▸ **Excerpted data**
⁂

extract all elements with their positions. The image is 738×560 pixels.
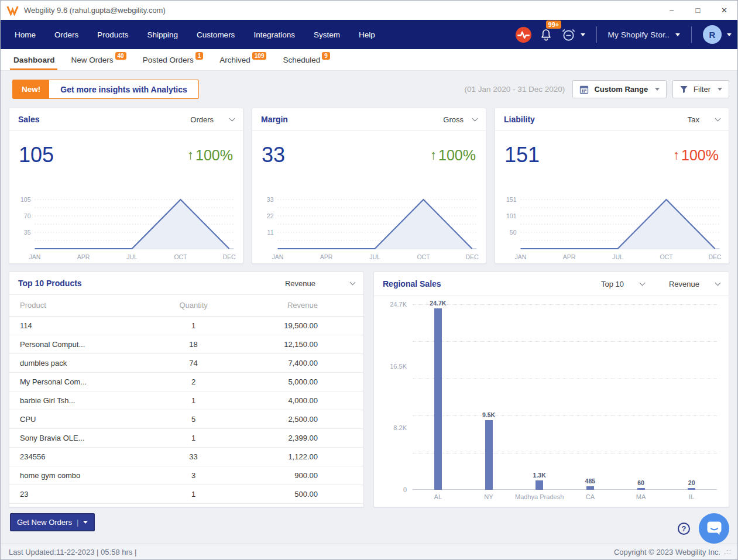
tab-count-badge: 9 xyxy=(322,52,330,60)
table-row[interactable]: Personal Comput...1812,150.00 xyxy=(9,335,363,353)
tab-scheduled[interactable]: Scheduled 9 xyxy=(274,50,338,70)
bar-group: 60 xyxy=(616,479,667,490)
kpi-card-margin: Margin Gross 33 ↑ 100% 332211JANAPRJULOC… xyxy=(252,108,486,264)
dashboard-tabbar: Dashboard New Orders 40 Posted Orders 1 … xyxy=(1,49,737,71)
dashboard-content: New! Get more insights with Analytics (0… xyxy=(1,71,737,544)
sales-trend-chart: 1057035JANAPRJULOCTDEC xyxy=(9,190,243,263)
close-button[interactable]: ✕ xyxy=(711,1,737,20)
bar-value-label: 9.5K xyxy=(482,411,495,418)
svg-text:APR: APR xyxy=(77,253,90,260)
table-row[interactable]: 231500.00 xyxy=(9,485,363,503)
chevron-down-icon xyxy=(715,116,721,122)
table-row[interactable]: CPU52,500.00 xyxy=(9,410,363,428)
tab-archived[interactable]: Archived 109 xyxy=(211,50,274,70)
store-selector[interactable]: My Shopify Stor.. xyxy=(608,30,680,39)
kpi-card-liability: Liability Tax 151 ↑ 100% 15110150JANAPRJ… xyxy=(495,108,729,264)
kpi-metric-selector[interactable]: Gross xyxy=(443,115,477,124)
svg-text:33: 33 xyxy=(267,196,274,203)
kpi-row: Sales Orders 105 ↑ 100% 1057035JANAPRJUL… xyxy=(9,108,729,264)
notifications-bell-icon[interactable]: 99+ xyxy=(539,27,553,42)
table-row[interactable]: My Personal Com...25,000.00 xyxy=(9,372,363,391)
table-row[interactable]: dumbles pack747,400.00 xyxy=(9,353,363,372)
bar-group: 1.3K xyxy=(514,472,565,490)
svg-text:151: 151 xyxy=(506,196,517,203)
kpi-metric-selector[interactable]: Orders xyxy=(190,115,234,124)
nav-item-customers[interactable]: Customers xyxy=(187,20,244,49)
tab-new-orders[interactable]: New Orders 40 xyxy=(63,50,135,70)
chevron-down-icon xyxy=(350,280,356,286)
bar xyxy=(434,308,442,490)
filter-button[interactable]: Filter xyxy=(672,80,729,98)
svg-text:APR: APR xyxy=(320,253,333,260)
custom-range-button[interactable]: Custom Range xyxy=(572,80,667,98)
chevron-down-icon xyxy=(83,521,88,524)
table-row[interactable]: home gym combo3900.00 xyxy=(9,466,363,485)
regional-title: Regional Sales xyxy=(383,279,441,288)
regional-bars: 24.7K9.5K1.3K4856020 xyxy=(413,304,717,490)
svg-text:70: 70 xyxy=(24,212,31,219)
products-metric-selector[interactable]: Revenue xyxy=(285,279,355,288)
kpi-value: 33 xyxy=(262,143,285,167)
notification-count-badge: 99+ xyxy=(546,20,562,29)
x-axis-label: MA xyxy=(616,493,667,501)
content-footer: Get New Orders | ? xyxy=(9,513,729,544)
user-menu[interactable]: R xyxy=(703,25,732,44)
help-icon[interactable]: ? xyxy=(678,523,690,535)
tab-count-badge: 1 xyxy=(195,52,204,60)
svg-text:11: 11 xyxy=(267,229,274,236)
regional-metric-selector[interactable]: Revenue xyxy=(669,280,720,288)
svg-text:JUL: JUL xyxy=(369,253,380,260)
kpi-metric-selector[interactable]: Tax xyxy=(688,115,720,124)
svg-text:OCT: OCT xyxy=(417,253,430,260)
nav-item-orders[interactable]: Orders xyxy=(45,20,88,49)
activity-pulse-icon[interactable] xyxy=(516,27,531,43)
svg-text:OCT: OCT xyxy=(174,253,187,260)
maximize-button[interactable]: □ xyxy=(685,1,711,20)
chevron-down-icon xyxy=(229,116,235,122)
svg-text:105: 105 xyxy=(20,196,31,203)
table-row[interactable]: Sony Bravia OLE...12,399.00 xyxy=(9,428,363,447)
chevron-down-icon xyxy=(675,33,680,36)
get-new-orders-button[interactable]: Get New Orders | xyxy=(10,513,95,531)
svg-text:OCT: OCT xyxy=(660,253,673,260)
tab-dashboard[interactable]: Dashboard xyxy=(5,50,63,70)
svg-text:50: 50 xyxy=(510,229,517,236)
chevron-down-icon xyxy=(640,280,646,286)
svg-text:DEC: DEC xyxy=(465,253,479,260)
table-row[interactable]: barbie Girl Tsh...14,000.00 xyxy=(9,391,363,410)
nav-item-help[interactable]: Help xyxy=(349,20,385,49)
table-row[interactable]: 234556331,122.00 xyxy=(9,447,363,466)
bar xyxy=(485,420,493,490)
up-arrow-icon: ↑ xyxy=(430,147,437,163)
regional-topn-selector[interactable]: Top 10 xyxy=(601,280,644,288)
liability-trend-chart: 15110150JANAPRJULOCTDEC xyxy=(495,190,729,263)
minimize-button[interactable]: – xyxy=(658,1,685,20)
regional-plot: 24.7K9.5K1.3K4856020 24.7K16.5K8.2K0 xyxy=(382,304,719,490)
kpi-card-sales: Sales Orders 105 ↑ 100% 1057035JANAPRJUL… xyxy=(9,108,243,264)
scheduler-alarm-icon[interactable] xyxy=(561,27,585,43)
chevron-down-icon xyxy=(472,116,478,122)
store-selector-label: My Shopify Stor.. xyxy=(608,30,670,39)
avatar: R xyxy=(703,25,722,44)
kpi-title: Margin xyxy=(261,115,288,124)
nav-item-products[interactable]: Products xyxy=(88,20,138,49)
resize-grip[interactable]: .:: xyxy=(724,548,732,556)
nav-item-shipping[interactable]: Shipping xyxy=(138,20,188,49)
chat-bubble-icon[interactable] xyxy=(699,513,729,544)
nav-item-home[interactable]: Home xyxy=(5,20,45,49)
svg-text:JAN: JAN xyxy=(515,253,527,260)
webgility-logo-icon xyxy=(6,5,19,16)
x-axis-label: AL xyxy=(413,493,464,501)
tab-posted-orders[interactable]: Posted Orders 1 xyxy=(135,50,212,70)
dashboard-toolbar: New! Get more insights with Analytics (0… xyxy=(9,80,729,99)
x-axis-label: IL xyxy=(666,493,717,501)
divider xyxy=(596,26,597,43)
x-axis-label: CA xyxy=(565,493,616,501)
table-row[interactable]: 114119,500.00 xyxy=(9,316,363,335)
kpi-value: 151 xyxy=(504,143,540,167)
svg-text:101: 101 xyxy=(506,212,517,219)
kpi-change: ↑ 100% xyxy=(430,147,476,164)
nav-item-integrations[interactable]: Integrations xyxy=(244,20,304,49)
analytics-promo-button[interactable]: New! Get more insights with Analytics xyxy=(12,80,199,99)
nav-item-system[interactable]: System xyxy=(304,20,349,49)
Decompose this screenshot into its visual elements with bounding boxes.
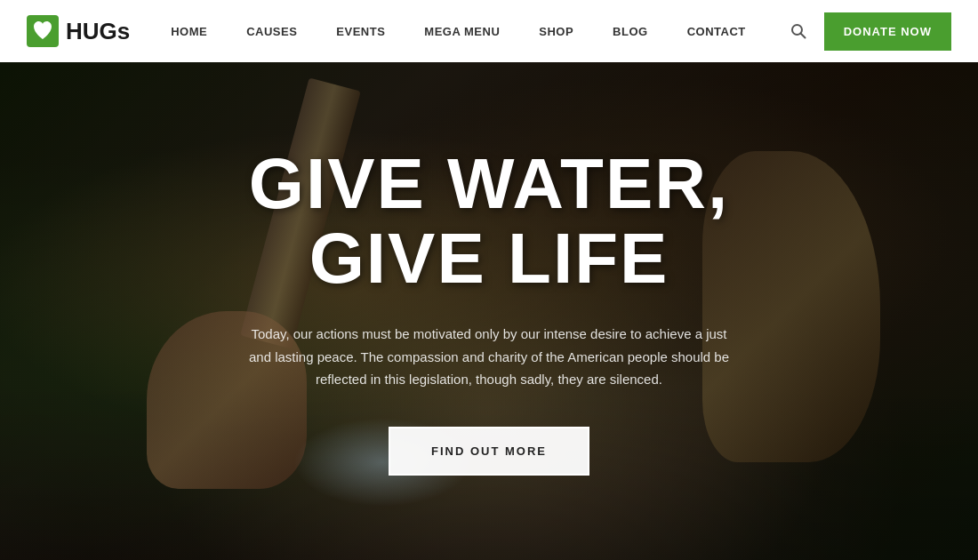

⁂

▸ **Your objective**
Repeat the entries above exactly and skip the images.

▸ **Reply to the exercise**
extract all elements with their positions. The image is 738×560 pixels.
tab-count-badge: 9 xyxy=(322,52,330,60)
table-row[interactable]: Personal Comput...1812,150.00 xyxy=(9,335,363,353)
tab-scheduled[interactable]: Scheduled 9 xyxy=(274,50,338,70)
bar-group: 60 xyxy=(616,479,667,490)
kpi-card-margin: Margin Gross 33 ↑ 100% 332211JANAPRJULOC… xyxy=(252,108,486,264)
dashboard-tabbar: Dashboard New Orders 40 Posted Orders 1 … xyxy=(1,49,737,71)
dashboard-content: New! Get more insights with Analytics (0… xyxy=(1,71,737,544)
sales-trend-chart: 1057035JANAPRJULOCTDEC xyxy=(9,190,243,263)
close-button[interactable]: ✕ xyxy=(711,1,737,20)
bar-value-label: 9.5K xyxy=(482,411,495,418)
svg-text:APR: APR xyxy=(77,253,90,260)
table-row[interactable]: 231500.00 xyxy=(9,485,363,503)
chevron-down-icon xyxy=(715,116,721,122)
table-row[interactable]: CPU52,500.00 xyxy=(9,410,363,428)
tab-archived[interactable]: Archived 109 xyxy=(211,50,274,70)
store-selector[interactable]: My Shopify Stor.. xyxy=(608,30,680,39)
kpi-card-liability: Liability Tax 151 ↑ 100% 15110150JANAPRJ… xyxy=(495,108,729,264)
kpi-metric-selector[interactable]: Gross xyxy=(443,115,477,124)
svg-text:33: 33 xyxy=(267,196,274,203)
kpi-row: Sales Orders 105 ↑ 100% 1057035JANAPRJUL… xyxy=(9,108,729,264)
notifications-bell-icon[interactable]: 99+ xyxy=(539,27,553,42)
table-row[interactable]: My Personal Com...25,000.00 xyxy=(9,372,363,391)
table-row[interactable]: dumbles pack747,400.00 xyxy=(9,353,363,372)
bar-group: 1.3K xyxy=(514,472,565,490)
svg-text:151: 151 xyxy=(506,196,517,203)
kpi-metric-selector[interactable]: Orders xyxy=(190,115,234,124)
nav-item-customers[interactable]: Customers xyxy=(187,20,244,49)
tab-new-orders[interactable]: New Orders 40 xyxy=(63,50,135,70)
chevron-down-icon xyxy=(350,280,356,286)
bar xyxy=(434,308,442,490)
filter-button[interactable]: Filter xyxy=(672,80,729,98)
svg-text:APR: APR xyxy=(320,253,333,260)
custom-range-button[interactable]: Custom Range xyxy=(572,80,667,98)
chevron-down-icon xyxy=(83,521,88,524)
table-row[interactable]: home gym combo3900.00 xyxy=(9,466,363,485)
regional-title: Regional Sales xyxy=(383,279,441,288)
regional-bars: 24.7K9.5K1.3K4856020 xyxy=(413,304,717,490)
svg-text:70: 70 xyxy=(24,212,31,219)
products-metric-selector[interactable]: Revenue xyxy=(285,279,355,288)
kpi-value: 33 xyxy=(262,143,285,167)
notification-count-badge: 99+ xyxy=(546,20,562,29)
x-axis-label: MA xyxy=(616,493,667,501)
content-footer: Get New Orders | ? xyxy=(9,513,729,544)
user-menu[interactable]: R xyxy=(703,25,732,44)
help-icon[interactable]: ? xyxy=(678,523,690,535)
tab-count-badge: 1 xyxy=(195,52,204,60)
svg-text:11: 11 xyxy=(267,229,274,236)
regional-metric-selector[interactable]: Revenue xyxy=(669,280,720,288)
svg-text:JUL: JUL xyxy=(369,253,380,260)
kpi-metric-selector[interactable]: Tax xyxy=(688,115,720,124)
svg-text:OCT: OCT xyxy=(417,253,430,260)
nav-item-orders[interactable]: Orders xyxy=(45,20,88,49)
activity-pulse-icon[interactable] xyxy=(516,27,531,43)
svg-text:OCT: OCT xyxy=(174,253,187,260)
maximize-button[interactable]: □ xyxy=(685,1,711,20)
chevron-down-icon xyxy=(229,116,235,122)
svg-text:105: 105 xyxy=(20,196,31,203)
table-row[interactable]: Sony Bravia OLE...12,399.00 xyxy=(9,428,363,447)
chevron-down-icon xyxy=(675,33,680,36)
get-new-orders-button[interactable]: Get New Orders | xyxy=(10,513,95,531)
svg-text:OCT: OCT xyxy=(660,253,673,260)
tab-dashboard[interactable]: Dashboard xyxy=(5,50,63,70)
svg-text:50: 50 xyxy=(510,229,517,236)
chevron-down-icon xyxy=(640,280,646,286)
svg-text:DEC: DEC xyxy=(465,253,479,260)
table-row[interactable]: barbie Girl Tsh...14,000.00 xyxy=(9,391,363,410)
nav-item-help[interactable]: Help xyxy=(349,20,385,49)
table-row[interactable]: 234556331,122.00 xyxy=(9,447,363,466)
bar xyxy=(485,420,493,490)
up-arrow-icon: ↑ xyxy=(430,147,437,163)
regional-topn-selector[interactable]: Top 10 xyxy=(601,280,644,288)
liability-trend-chart: 15110150JANAPRJULOCTDEC xyxy=(495,190,729,263)
minimize-button[interactable]: – xyxy=(658,1,685,20)
regional-plot: 24.7K9.5K1.3K4856020 24.7K16.5K8.2K0 xyxy=(382,304,719,490)
kpi-card-sales: Sales Orders 105 ↑ 100% 1057035JANAPRJUL… xyxy=(9,108,243,264)
scheduler-alarm-icon[interactable] xyxy=(561,27,585,43)
chevron-down-icon xyxy=(472,116,478,122)
store-selector-label: My Shopify Stor.. xyxy=(608,30,670,39)
avatar: R xyxy=(703,25,722,44)
kpi-title: Margin xyxy=(261,115,288,124)
nav-item-products[interactable]: Products xyxy=(88,20,138,49)
resize-grip[interactable]: .:: xyxy=(724,548,732,556)
nav-item-shipping[interactable]: Shipping xyxy=(138,20,188,49)
chat-bubble-icon[interactable] xyxy=(699,513,729,544)
nav-item-home[interactable]: Home xyxy=(5,20,45,49)
svg-text:JAN: JAN xyxy=(515,253,527,260)
webgility-logo-icon xyxy=(6,5,19,16)
x-axis-label: AL xyxy=(413,493,464,501)
tab-posted-orders[interactable]: Posted Orders 1 xyxy=(135,50,212,70)
dashboard-toolbar: New! Get more insights with Analytics (0… xyxy=(9,80,729,99)
x-axis-label: IL xyxy=(666,493,717,501)
divider xyxy=(596,26,597,43)
x-axis-label: CA xyxy=(565,493,616,501)
table-row[interactable]: 114119,500.00 xyxy=(9,316,363,335)
kpi-value: 151 xyxy=(504,143,540,167)
svg-text:101: 101 xyxy=(506,212,517,219)
kpi-change: ↑ 100% xyxy=(430,147,476,164)
nav-item-integrations[interactable]: Integrations xyxy=(244,20,304,49)
analytics-promo-button[interactable]: New! Get more insights with Analytics xyxy=(12,80,199,99)
nav-item-system[interactable]: System xyxy=(304,20,349,49)
Decompose this screenshot into its visual elements with bounding boxes.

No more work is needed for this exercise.